Ce film de 1928 satisfait un fantasme cinéphile et historique personnel, en montrant dans sa plus totale simplicité documentaire la vie à une époque largement révolue — en l'occurrence Paris au début du XXe siècle. Dans la lignée de ces films antiques qui n'abordaient pas la question du documentaire de manière parfaitement consciente, du moins pas avec le recul que le registre a gagné au cours du siècle, un peu à l'image du court-métrage A Trip Down Market Street Before the Fire (lien pour les curieux) montrant l'activité d'une grande rue de San Francisco en 1906, Études sur Paris rejoint inconsciemment ce mouvement cinématographique en gestation, constitutif des symphonies urbaines de la période. La plus célèbre étant sans doute Berlin, symphonie d'une grande ville de Walter Ruttmann datant de 1927.

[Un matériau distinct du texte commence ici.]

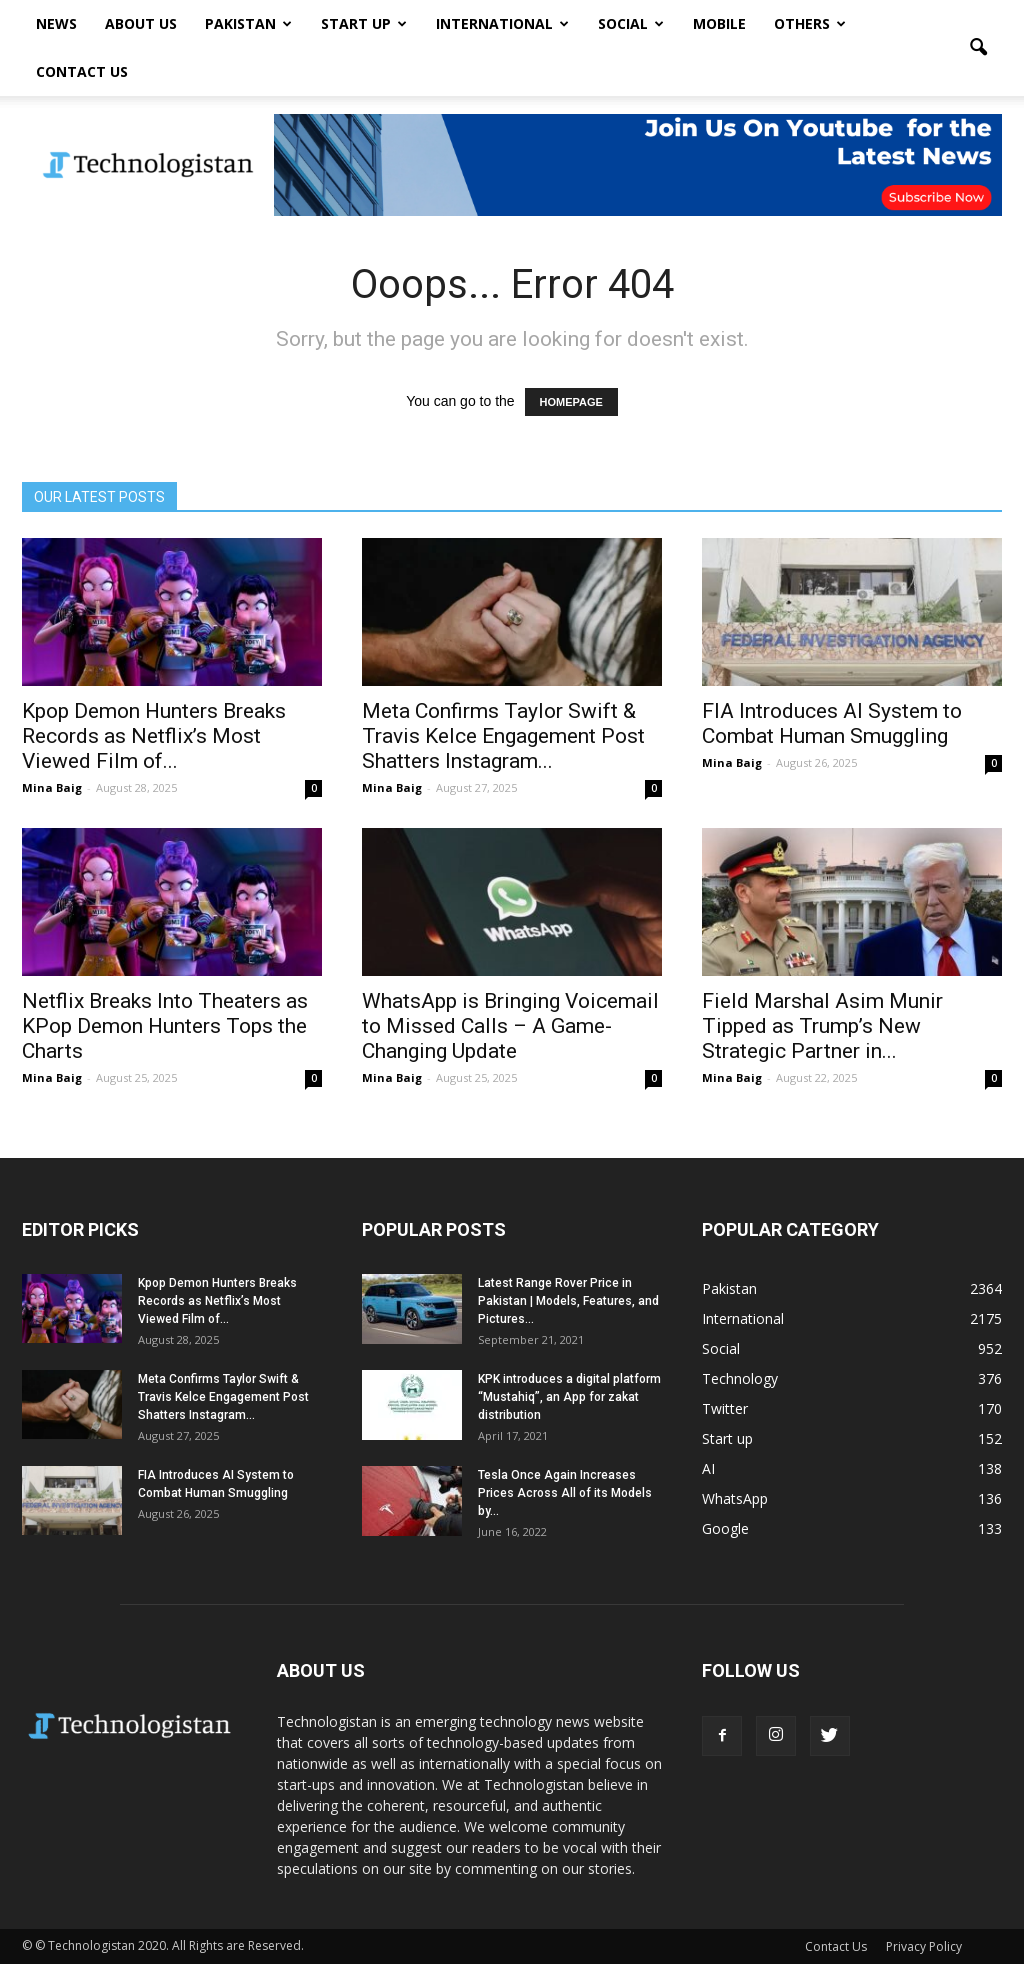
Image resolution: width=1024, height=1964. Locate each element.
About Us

Cette vision à la fois très prosaïque (vision de l'époque) et très poétique (vision contemporaine) est le résultat du travail d'André Sauvage, un artiste multidisciplinaire dont l'œuvre reste largement méconnue, détruite ou encore à découvrir. Son style rappelle celui de Jean Vigo, notamment, et ce dernier n'a sans doute pas été insensible au charme de ce portrait fragmenté en cinq parties : Paris-Port, Nord-Sud, Iles de Paris, Petite Ceinture, et De la Tour Saint-Jacques à la Montagne Sainte-Geneviève. 80 minutes de divagations multiples, pour révéler les multiples visages de la capitale des années 1920 quartiers après quartiers. Le regard est résolument contemplatif, et en ce sens extrêmement avant-gardiste pour l'époque : la première partie montrant l'arrivée en péniche par les canaux qui rejoignent la Seine est d'une beauté sidérante, nimbé d'une douceur presque féerique. Impossible d'oublier ce passage entre deux mondes ou presque, à travers les tunnels percés par des puits de lumière.
André Sauvage parcourt toutes les rues, les grandes avenues et les petites ruelles, il scrute les bords de cours d'eau, capte le quotidien des parisiens partagés entre travail et loisir, jette un regard sur les grands monuments autant que sur les lieux plus communs remplis de passants, et immortalise ainsi un instantané dont la valeur historique est immense (pour qui se complaît dans ce voyage temporel, bien sûr). La foule est changeante entre les oisifs et les ouvriers, entre ceux qui se promènent et ceux qui charbonnent, les chevaux coexistent avec les voitures sur les routes, en plongée au cœur d'une mutation. Il y a les peintres, les pêcheurs, les enfants, les industries, les canaux et leurs écluses, les gestes des travailleurs, ceux des amoureux, et tout ce qui contribue au bouillonnement d'une ville capturée dans un moment révolu intensément captivant.